Return to Transcripts main page

CNN Newsroom

Biden Defiant After Booker Says He Should Apologize for Remarks; Trump: Iran Made "Very Foolish Move" Shooting Down U.S. Drone; Senators Briefed on UFO Sightings by Navy Pilots. Aired 3:30-4p ET

Aired June 20, 2019 - 15:30   ET

THIS IS A RUSH TRANSCRIPT. THIS COPY MAY NOT BE IN ITS FINAL FORM AND MAY BE UPDATED.


[15:30:00] BROOKE BALDWIN, CNN ANCHOR: -- Senator Cory Booker decided to be Biden's most outspoken critic.

(COMMERCIAL BREAK)

BALDWIN: Former Vice President Joe Biden defiance after 2020 rival, a New Jersey Senator Cory Booker says Biden should apologize for his remarks about working with segregationist senators. And that set off a new round in this war of words.

(BEGIN VIDEO CLIP)

UNIDENTIFIED FEMALE: Are you going to apologize as Cory Booker has called for --

JOE BIDEN (D-DE), PRESIDENTIAL CANDIDATE: Apologize for what?

[15:35:01] UNIDENTIFIED FEMALE: Cory Booker has called for it.

BIDEN: Cory should apologize? He knows better. There not a racist bone in my body. I've been involved in civil rights my whole career.

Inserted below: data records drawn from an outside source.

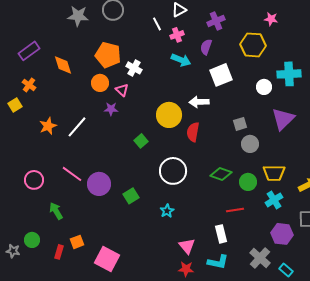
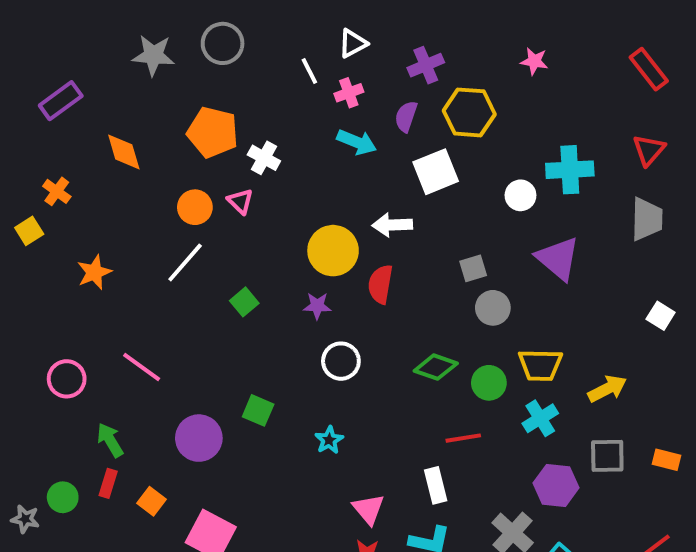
yellow hexagon: (253, 45) -> (469, 112), moved
purple rectangle: (29, 51) -> (61, 101), moved
orange circle: (100, 83) -> (195, 207), moved
purple star: (111, 109) -> (317, 306), moved
purple triangle: (283, 119) -> (558, 258), turned -35
white line: (77, 127) -> (185, 262), moved
green square: (141, 141) -> (244, 302), moved
white circle: (173, 171) -> (341, 361), size x0.7
purple circle: (99, 184) -> (199, 438), moved
green square: (131, 196) -> (258, 410), turned -35
orange square: (77, 242) -> (151, 501), turned -32
red rectangle: (59, 252) -> (108, 483), moved

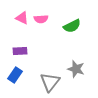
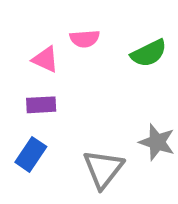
pink triangle: (22, 18) -> (45, 59), moved

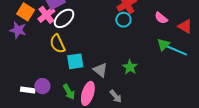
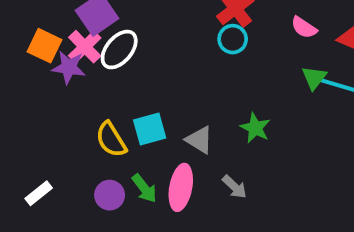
purple star: (18, 30) -> (69, 67), moved
yellow semicircle: (57, 44) -> (111, 140), moved
purple circle: (42, 86) -> (110, 195), moved
white rectangle: (28, 90) -> (39, 193), moved, turned -40

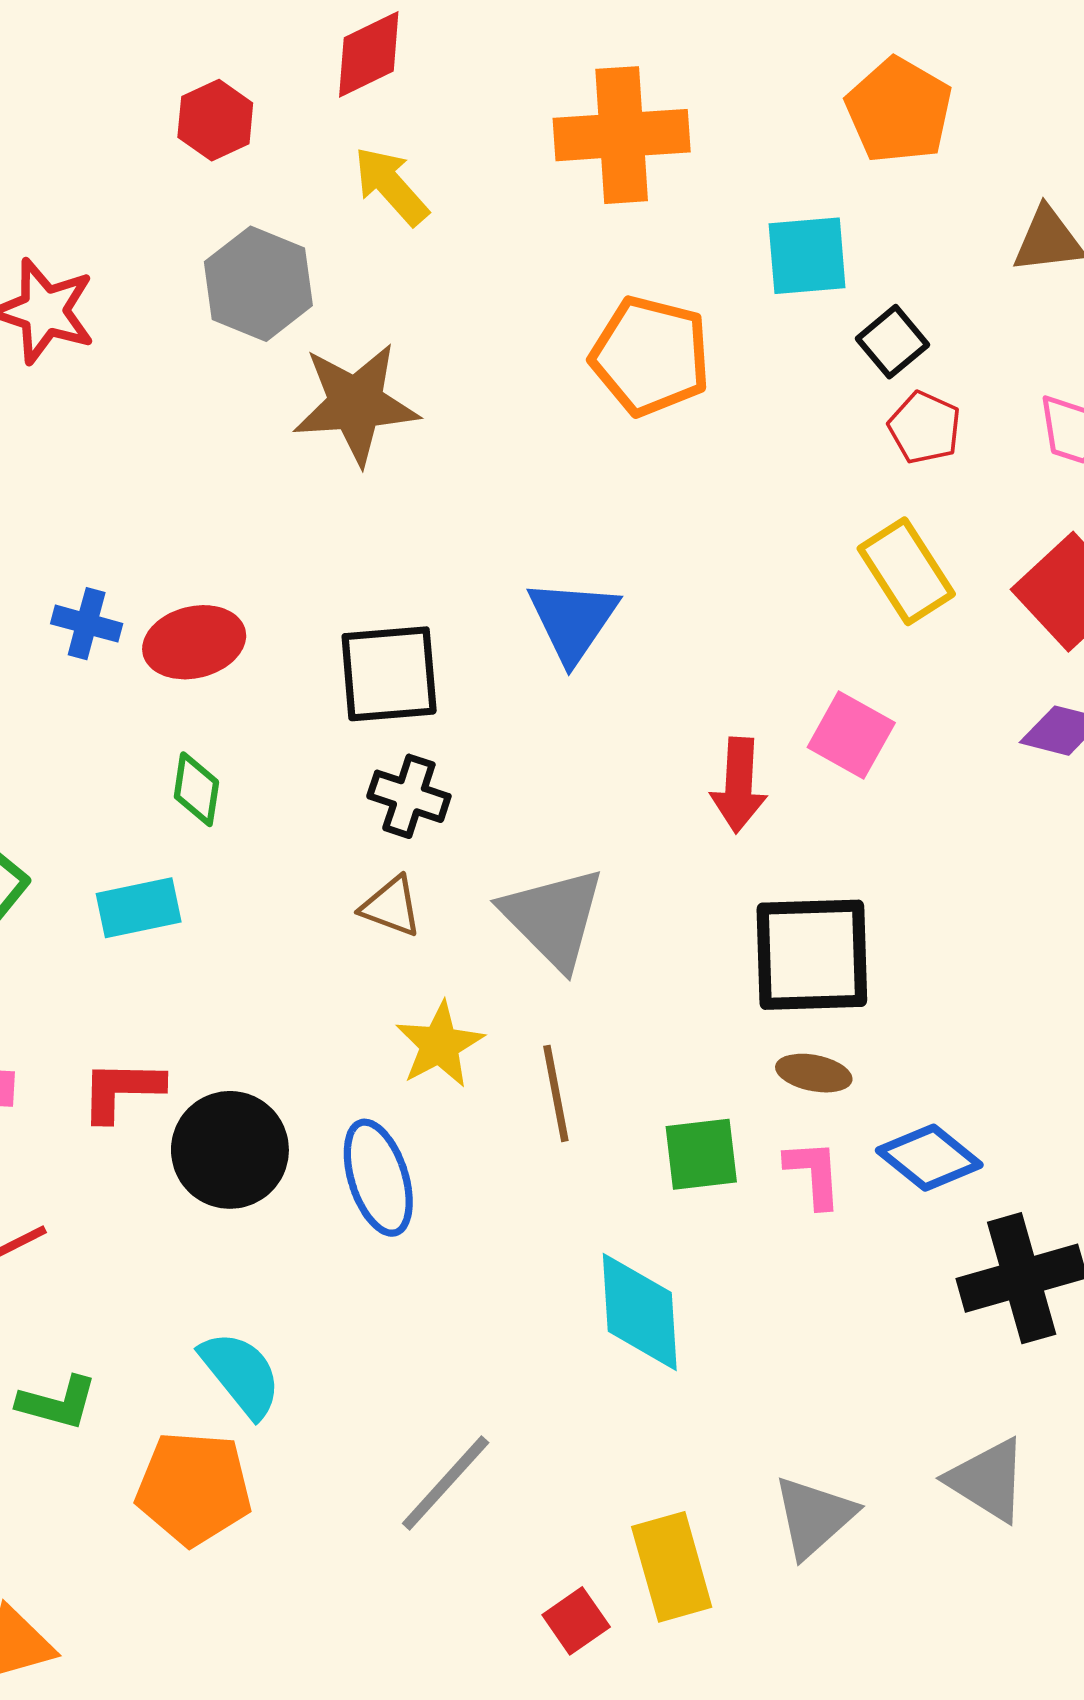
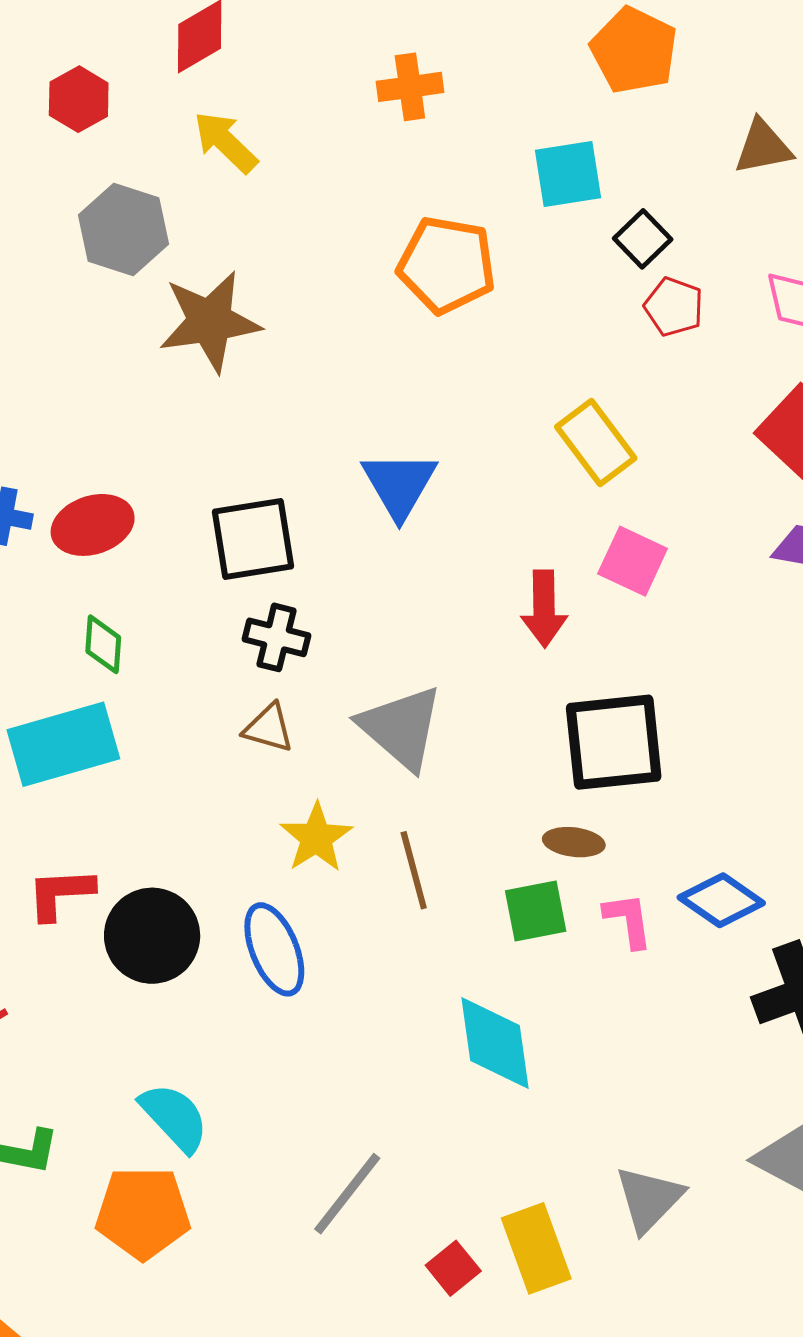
orange cross: (622, 135) -> (410, 87), size x0.6
yellow rectangle: (906, 571) -> (596, 442), moved
cyan rectangle: (139, 908) -> (63, 744), size x1.6
brown ellipse: (814, 1073) -> (574, 842), moved
red square: (576, 1621) -> (453, 1268), moved

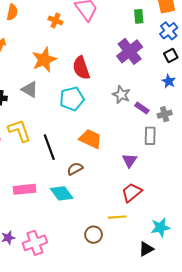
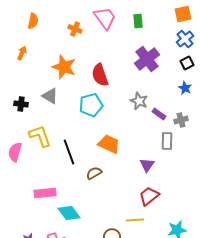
green rectangle: (139, 16) -> (138, 21), moved
orange star: (44, 60) -> (64, 67), turned -30
cyan diamond: (62, 193) -> (69, 213), moved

SEN. CORY BOOKER (D-NJ), PRESIDENTIAL CANDIDATE: So for his posture to be to me, I've done nothing wrong, you should apologize, I'm not a racist, is so insulting and so missing the larger point that he should not have to have explained to him. That this should not be a lesson that someone who is running for president of the United States should have to be, to be given.

(END VIDEO CLIP)

BALDWIN: Senator Booker added that he was raised to speak truth to power and that he will not be apologizing.

And just last hour, I talked to a senior adviser to the Biden campaign Symone Sanders. This was her response.

(BEGIN VIDEO CLIP)

BALDWIN: Have you spoken with the vice president and what is his response to what Senator Booker told on last night? SYMONE SANDERS, SENIOR ADVISER, BIDEN CAMPAIGN: I'm not going to get into what I specifically said to the vice president today but I want to tell you this, OK, because I understand and I get it. A lot -- I want to say a lot has been going on this week, but I do want to be clear that we don't conflate with everything that's going on this week from the president re-launching his campaign with the device of rhetoric that we've heard since 2015 to Mitch McConnell basically eluding that the election of Barack Obama was somehow reparations, to this very point of conversations we've been having about race on the Hill, on Capitol Hill but also in the media. I don't -- I want to make sure we don't conflate that with the comments that Vice President Biden made in his example at the fundraiser.

So I want to be clear here, Brooke. The vice president did not embrace segregationists. He doesn't praise and was not praising segregationists. He agrees that their views are repugnant and that the language that they had used and were using during that time is unacceptable and it understands that it's hurtful to millions of Americans.

BALDWIN: Senator Booker did not suggest that Biden is embracing segregationists or he's not saying that he's racist, but what he is saying is that he's upset over Biden's choice of words. And my question to you is, is Booker wrong to feel that way?

SANDERS: So I want to be clear, Brooke. One, I have immense respect for Senator Booker, our campaign has immense respect for Senator Booker but most importantly, the vice president has immense respect for Senator Cory Booker. And it's not on anyone to say how Senator Booker should or should not feel. You know, he is entitled to his own feelings and his own thoughts as is everyone else.

(END VIDEO CLIP)

BALDWIN: Rebecca Buck is a CNN political reporter. She's been traveling with Senator Booker's campaign.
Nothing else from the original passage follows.